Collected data

☆ ☆ ☆ ☆ ☆

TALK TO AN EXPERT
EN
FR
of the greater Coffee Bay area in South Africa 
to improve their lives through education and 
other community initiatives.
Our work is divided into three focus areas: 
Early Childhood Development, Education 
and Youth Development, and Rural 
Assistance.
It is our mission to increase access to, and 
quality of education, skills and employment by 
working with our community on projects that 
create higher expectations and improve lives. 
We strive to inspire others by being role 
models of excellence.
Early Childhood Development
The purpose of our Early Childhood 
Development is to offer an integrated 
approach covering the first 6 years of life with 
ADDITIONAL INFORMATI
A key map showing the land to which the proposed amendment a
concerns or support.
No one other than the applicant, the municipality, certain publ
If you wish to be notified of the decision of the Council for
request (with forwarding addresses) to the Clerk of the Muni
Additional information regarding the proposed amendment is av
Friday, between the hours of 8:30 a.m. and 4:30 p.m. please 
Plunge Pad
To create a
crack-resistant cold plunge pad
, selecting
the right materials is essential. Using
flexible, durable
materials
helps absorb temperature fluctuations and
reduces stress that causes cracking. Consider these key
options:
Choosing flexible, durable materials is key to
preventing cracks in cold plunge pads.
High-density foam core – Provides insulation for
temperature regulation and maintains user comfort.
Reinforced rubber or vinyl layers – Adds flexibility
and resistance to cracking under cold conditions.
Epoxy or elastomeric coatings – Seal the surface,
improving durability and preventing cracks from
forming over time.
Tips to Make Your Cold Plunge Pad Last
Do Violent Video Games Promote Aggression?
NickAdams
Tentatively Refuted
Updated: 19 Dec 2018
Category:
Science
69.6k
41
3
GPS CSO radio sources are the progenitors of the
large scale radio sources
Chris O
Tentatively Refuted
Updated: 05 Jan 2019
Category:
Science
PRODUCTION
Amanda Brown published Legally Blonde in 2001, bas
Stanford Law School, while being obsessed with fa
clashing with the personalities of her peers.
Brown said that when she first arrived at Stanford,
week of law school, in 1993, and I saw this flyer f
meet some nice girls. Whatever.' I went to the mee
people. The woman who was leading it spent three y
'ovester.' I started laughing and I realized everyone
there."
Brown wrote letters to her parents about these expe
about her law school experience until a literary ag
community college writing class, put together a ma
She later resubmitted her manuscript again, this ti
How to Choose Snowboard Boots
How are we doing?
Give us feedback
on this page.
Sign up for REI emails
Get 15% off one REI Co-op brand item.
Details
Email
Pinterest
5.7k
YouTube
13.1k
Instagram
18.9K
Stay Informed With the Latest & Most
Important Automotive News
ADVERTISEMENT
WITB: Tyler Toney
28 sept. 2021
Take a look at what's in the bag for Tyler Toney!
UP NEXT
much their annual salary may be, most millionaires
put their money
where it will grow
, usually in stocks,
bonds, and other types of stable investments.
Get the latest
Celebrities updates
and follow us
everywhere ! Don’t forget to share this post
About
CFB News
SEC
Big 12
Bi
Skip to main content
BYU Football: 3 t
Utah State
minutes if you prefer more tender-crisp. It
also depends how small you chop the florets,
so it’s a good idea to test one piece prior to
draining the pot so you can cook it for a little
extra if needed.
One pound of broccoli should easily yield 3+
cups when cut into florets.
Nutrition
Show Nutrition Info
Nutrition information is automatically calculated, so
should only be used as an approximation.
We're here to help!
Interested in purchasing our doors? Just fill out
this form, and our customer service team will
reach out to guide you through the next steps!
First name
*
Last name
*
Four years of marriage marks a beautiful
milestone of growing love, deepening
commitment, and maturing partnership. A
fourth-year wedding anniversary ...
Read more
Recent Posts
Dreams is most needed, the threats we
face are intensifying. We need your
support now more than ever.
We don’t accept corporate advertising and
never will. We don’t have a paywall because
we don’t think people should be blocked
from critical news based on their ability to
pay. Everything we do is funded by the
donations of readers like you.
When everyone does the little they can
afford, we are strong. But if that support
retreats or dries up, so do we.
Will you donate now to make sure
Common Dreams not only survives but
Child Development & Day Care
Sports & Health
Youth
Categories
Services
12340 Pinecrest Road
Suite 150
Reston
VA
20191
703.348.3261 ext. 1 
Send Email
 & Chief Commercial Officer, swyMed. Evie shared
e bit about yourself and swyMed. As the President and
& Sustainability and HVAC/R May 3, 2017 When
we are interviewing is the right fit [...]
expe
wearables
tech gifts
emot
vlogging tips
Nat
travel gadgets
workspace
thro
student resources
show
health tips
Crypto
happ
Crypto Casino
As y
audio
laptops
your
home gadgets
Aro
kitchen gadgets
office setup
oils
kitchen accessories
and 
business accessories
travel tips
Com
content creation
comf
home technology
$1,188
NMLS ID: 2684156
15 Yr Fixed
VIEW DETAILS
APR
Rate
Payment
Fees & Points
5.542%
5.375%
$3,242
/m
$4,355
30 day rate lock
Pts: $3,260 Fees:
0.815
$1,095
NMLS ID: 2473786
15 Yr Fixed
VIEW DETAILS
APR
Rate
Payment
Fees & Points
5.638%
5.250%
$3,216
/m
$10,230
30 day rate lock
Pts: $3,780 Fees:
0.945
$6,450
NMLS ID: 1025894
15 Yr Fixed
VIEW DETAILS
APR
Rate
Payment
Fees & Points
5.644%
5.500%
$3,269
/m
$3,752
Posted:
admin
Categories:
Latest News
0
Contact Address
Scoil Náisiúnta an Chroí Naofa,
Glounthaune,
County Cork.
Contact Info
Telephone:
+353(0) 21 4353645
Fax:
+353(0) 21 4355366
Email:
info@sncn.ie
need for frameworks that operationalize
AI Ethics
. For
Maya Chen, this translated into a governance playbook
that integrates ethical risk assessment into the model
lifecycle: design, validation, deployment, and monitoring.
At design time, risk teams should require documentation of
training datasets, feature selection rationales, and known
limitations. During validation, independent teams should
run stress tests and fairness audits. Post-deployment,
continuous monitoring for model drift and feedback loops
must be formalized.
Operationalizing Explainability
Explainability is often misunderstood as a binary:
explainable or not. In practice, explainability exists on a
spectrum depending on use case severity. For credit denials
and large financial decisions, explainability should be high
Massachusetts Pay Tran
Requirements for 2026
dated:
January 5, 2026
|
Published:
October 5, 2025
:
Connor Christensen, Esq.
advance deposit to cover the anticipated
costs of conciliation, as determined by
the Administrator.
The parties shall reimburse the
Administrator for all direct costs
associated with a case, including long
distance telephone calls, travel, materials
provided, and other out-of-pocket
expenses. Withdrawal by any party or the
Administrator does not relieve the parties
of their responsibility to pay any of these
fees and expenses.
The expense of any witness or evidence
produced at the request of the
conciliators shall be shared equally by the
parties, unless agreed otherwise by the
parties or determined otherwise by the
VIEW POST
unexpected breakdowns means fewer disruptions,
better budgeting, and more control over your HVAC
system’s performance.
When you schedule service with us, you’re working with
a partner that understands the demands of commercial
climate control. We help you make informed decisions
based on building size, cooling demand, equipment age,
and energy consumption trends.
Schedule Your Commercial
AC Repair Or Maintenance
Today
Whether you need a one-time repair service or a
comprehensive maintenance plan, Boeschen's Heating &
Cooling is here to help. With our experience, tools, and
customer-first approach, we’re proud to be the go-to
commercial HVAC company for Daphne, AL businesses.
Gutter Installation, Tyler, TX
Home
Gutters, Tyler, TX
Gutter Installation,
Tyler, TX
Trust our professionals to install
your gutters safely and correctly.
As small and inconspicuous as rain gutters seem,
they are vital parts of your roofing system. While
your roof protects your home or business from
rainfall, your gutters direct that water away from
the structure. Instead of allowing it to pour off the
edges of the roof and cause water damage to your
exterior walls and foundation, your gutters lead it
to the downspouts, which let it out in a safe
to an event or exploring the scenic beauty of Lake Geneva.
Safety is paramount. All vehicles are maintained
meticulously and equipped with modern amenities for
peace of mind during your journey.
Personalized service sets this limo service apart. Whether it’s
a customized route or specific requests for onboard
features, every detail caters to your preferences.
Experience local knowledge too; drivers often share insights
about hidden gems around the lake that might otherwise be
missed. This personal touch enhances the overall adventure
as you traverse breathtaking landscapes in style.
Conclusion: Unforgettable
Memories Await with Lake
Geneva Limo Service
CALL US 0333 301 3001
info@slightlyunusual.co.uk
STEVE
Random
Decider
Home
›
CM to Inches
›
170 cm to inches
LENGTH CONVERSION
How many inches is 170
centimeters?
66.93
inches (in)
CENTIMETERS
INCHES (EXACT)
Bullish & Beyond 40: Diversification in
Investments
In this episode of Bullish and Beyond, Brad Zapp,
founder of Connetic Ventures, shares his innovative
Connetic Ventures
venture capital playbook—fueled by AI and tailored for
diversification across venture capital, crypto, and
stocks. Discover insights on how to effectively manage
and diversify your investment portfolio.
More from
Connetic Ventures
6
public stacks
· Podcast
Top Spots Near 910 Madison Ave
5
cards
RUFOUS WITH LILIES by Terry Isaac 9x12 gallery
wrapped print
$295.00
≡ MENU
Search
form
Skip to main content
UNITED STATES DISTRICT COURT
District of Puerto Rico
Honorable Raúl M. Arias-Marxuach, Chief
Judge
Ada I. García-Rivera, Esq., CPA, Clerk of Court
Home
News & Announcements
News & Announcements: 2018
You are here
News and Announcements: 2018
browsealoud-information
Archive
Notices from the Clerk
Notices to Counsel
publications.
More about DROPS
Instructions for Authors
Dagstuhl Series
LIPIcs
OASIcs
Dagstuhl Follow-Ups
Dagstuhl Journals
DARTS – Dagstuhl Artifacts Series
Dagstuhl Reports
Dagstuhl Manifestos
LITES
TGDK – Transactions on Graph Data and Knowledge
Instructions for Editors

☆ ☆ ☆ ☆ ☆

→ **Exercise directions**:
Please copy the lines above from the line with "Geneva Limo Service" up to and including the line with "Dagstuhl Journals", exactly as written and with nothing else.

→ **Exercise answer**:
Geneva Limo Service
CALL US 0333 301 3001
info@slightlyunusual.co.uk
STEVE
Random
Decider
Home
›
CM to Inches
›
170 cm to inches
LENGTH CONVERSION
How many inches is 170
centimeters?
66.93
inches (in)
CENTIMETERS
INCHES (EXACT)
Bullish & Beyond 40: Diversification in
Investments
In this episode of Bullish and Beyond, Brad Zapp,
founder of Connetic Ventures, shares his innovative
Connetic Ventures
venture capital playbook—fueled by AI and tailored for
diversification across venture capital, crypto, and
stocks. Discover insights on how to effectively manage
and diversify your investment portfolio.
More from
Connetic Ventures
6
public stacks
· Podcast
Top Spots Near 910 Madison Ave
5
cards
RUFOUS WITH LILIES by Terry Isaac 9x12 gallery
wrapped print
$295.00
≡ MENU
Search
form
Skip to main content
UNITED STATES DISTRICT COURT
District of Puerto Rico
Honorable Raúl M. Arias-Marxuach, Chief
Judge
Ada I. García-Rivera, Esq., CPA, Clerk of Court
Home
News & Announcements
News & Announcements: 2018
You are here
News and Announcements: 2018
browsealoud-information
Archive
Notices from the Clerk
Notices to Counsel
publications.
More about DROPS
Instructions for Authors
Dagstuhl Series
LIPIcs
OASIcs
Dagstuhl Follow-Ups
Dagstuhl Journals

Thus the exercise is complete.